Le banquet continuait au milieu de conversations animées et joyeuses ; on mangeait et buvait, comme on disait alors, « à la gloire de l’amphitryon et à l’honneur des convives ». Le moment approchait de célébrer la munificence de l’Impératrice. Le vin mousseux pétillait déjà dans les coupes de cristal. Mais disons avant tout un mot du cérémonial qui allait être suivi. Une énorme reproduction de la tabatière, aussi exacte que possible, avait été confectionnée en sucre et en biscuit ; un maître d’hôtel, accompagné de deux aides, l’apportait sur un plateau d’argent, et la posait devant le prince, qui devait placer alors la vraie tabatière sur le gâteau monumental, et, aidé de tous les membres de sa famille, l’élever au-dessus de la table, en signe de la haute faveur dont il avait été honoré, lui et les siens. À ce moment, il devait dire : « Vive la souveraine généreuse ! » Tous les assistants saluaient. Une seconde fois il disait : « Vive la grande impératrice ! » On saluait encore. Enfin : « Vive l’Impératrice, pour de longues années ! » Les chantres reprenaient en chœur : « Pour de longues années ! » Les convives, toujours debout, le verre à la main, buvaient à la santé de l’Impératrice, puis les chantres célébraient la gloire de Catherine, et les hôtes reprenaient leurs places, tandis que le prince coupait le gâteau par tranches, et en envoyait un morceau à chacun, afin qu’on s’associât à sa joie.

La tabatière-gâteau fit son entrée, et fut placée devant le prince ; tous les membres de la famille l’entourèrent, tendant déjà les bras ; le prince, lui, s’était aussi levé ; il plongea la main dans l’une de ses poches, puis dans l’autre... Un moment il parut interdit, regardant tout le monde, puis il dit enfin : « La tabatière n’y est plus ! »

Comment, elle n’y est plus, elle. la gloire de la fête ! Mais chacun l’a vue, l’a tenue dans ses mains... Quelqu’un l’aura gardée au passage. « Non, elle n’y est plus », dit encore le prince en retournant ses poches.

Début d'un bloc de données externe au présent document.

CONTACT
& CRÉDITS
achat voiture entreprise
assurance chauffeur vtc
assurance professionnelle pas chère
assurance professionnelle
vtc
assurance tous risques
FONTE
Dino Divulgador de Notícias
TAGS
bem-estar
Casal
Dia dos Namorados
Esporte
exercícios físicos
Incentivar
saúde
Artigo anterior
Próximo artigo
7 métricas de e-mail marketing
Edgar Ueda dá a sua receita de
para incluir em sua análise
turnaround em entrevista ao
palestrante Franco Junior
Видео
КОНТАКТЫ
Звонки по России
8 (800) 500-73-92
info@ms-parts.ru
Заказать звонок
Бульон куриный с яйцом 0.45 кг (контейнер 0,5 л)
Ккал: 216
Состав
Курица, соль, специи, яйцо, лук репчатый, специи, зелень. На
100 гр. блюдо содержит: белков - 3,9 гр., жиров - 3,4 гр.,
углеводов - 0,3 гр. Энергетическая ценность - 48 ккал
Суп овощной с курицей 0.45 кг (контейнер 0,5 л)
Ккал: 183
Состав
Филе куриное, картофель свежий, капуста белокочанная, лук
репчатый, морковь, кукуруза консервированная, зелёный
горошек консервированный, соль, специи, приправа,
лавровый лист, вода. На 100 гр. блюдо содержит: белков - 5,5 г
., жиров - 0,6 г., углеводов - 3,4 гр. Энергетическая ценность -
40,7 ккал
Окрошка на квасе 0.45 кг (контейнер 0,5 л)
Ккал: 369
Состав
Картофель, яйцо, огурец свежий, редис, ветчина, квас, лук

À ce geste, les convives s’empressèrent d’en faire autant, et tous demandèrent qu’on les fouillât. Que le majordome vienne avec ses assistants : chacun resterait à sa place et serait visité à son tour, car chacun, ayant tenu le bijou, pouvait être soupçonné. Quelqu’un peut l’avoir retenue ; on ne peut jurer de rien. Dans un cas si extraordinaire, les hôtes consternés en étaient arrivés à douter d’eux-mêmes et n’eussent pas été surpris de retirer la tabatière de leur poche... Seul Glièbe Ivanovitch était sûr que ce n’était pas la tabatière qui était dans la sienne, mais bien le petit pain de Ptaha. Le majordome va s’approcher de lui et le démasquer à la vue de tous... N’est-il donc pas un voleur, lui qui s’assied à la table hospitalière du prince, y boit, y mange et cache un pain dans sa poche ? On le prendra sur le fait, et si le sieur Pruss a pu dérober et cacher un petit pain, il aura pu tout aussi bien voler une tabatière.

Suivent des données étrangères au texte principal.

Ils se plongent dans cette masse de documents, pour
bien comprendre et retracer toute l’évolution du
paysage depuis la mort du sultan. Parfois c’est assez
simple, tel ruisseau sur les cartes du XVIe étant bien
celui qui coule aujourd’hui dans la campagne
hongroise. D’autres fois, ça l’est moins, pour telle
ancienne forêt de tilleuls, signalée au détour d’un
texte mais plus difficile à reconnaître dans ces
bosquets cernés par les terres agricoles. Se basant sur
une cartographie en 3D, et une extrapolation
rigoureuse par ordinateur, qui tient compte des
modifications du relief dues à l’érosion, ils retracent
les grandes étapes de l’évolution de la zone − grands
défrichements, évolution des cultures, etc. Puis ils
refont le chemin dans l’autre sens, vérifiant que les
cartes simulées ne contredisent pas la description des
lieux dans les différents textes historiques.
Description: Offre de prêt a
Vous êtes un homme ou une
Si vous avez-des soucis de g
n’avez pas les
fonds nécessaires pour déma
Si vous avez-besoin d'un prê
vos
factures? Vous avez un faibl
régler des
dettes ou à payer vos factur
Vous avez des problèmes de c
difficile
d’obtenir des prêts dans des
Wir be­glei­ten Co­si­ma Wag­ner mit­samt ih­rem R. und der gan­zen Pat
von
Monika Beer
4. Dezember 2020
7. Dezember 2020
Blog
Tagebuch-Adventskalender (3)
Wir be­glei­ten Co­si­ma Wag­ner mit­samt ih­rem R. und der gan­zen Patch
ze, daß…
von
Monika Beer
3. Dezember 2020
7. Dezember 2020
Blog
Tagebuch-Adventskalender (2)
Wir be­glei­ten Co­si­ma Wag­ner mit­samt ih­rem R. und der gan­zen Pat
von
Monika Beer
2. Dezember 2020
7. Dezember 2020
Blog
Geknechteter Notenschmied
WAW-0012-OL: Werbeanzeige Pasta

— Je ne suis pas un voleur, dit-il, en écartant d’un geste digne le majordome. Je suis major, et je n’abaisserai pas mon honneur jusqu’à me laisser fouiller. Que le prince, s’il doute de moi, me fouille lui-même, mais dans une chambre à part : quant à toi, valet, retire-toi et ne me touche pas !

À ces mots, les uns baissaient les yeux, ne doutant pas de la culpabilité du major, les autres restaient atterrés de tant d’audace.

Cependant le prince, revenu de la stupéfaction que lui avait causée un incident aussi inattendu, à l’ouïe des paroles du major, sentit ce qu’il y avait d’indélicat dans cette investigation blessante, bien que ce fussent ses hôtes eux-mêmes qui l’eussent réclamée. II arrêta immédiatement toute recherche.

— Commençons par fêter la tabatière, dit-il : un cadeau de l’Impératrice ne brûle pas au feu et ne se perd pas dans l’eau. Je suis sûr que la tabatière se retrouvera, ajouta-t-il en regardant fixement Glièbe Ivanovitch. Glorifions la grâce de la souveraine !

On procéda à l’élévation du gâteau symbolique, on exécuta tous les rites convenus ; mais la tabatière manquant, ce n’était pas la même chose. De temps à autre, des regards interrogateurs tombaient du haut de la table sur le sieur Pruss ; ses voisins éloignaient leurs chaises de la sienne. La pauvre homme se tenait droit et haut sur son siège, se sentant percé de part en part par les regards du prince, et voyant les valets ne pas quitter des yeux sa poche grossie.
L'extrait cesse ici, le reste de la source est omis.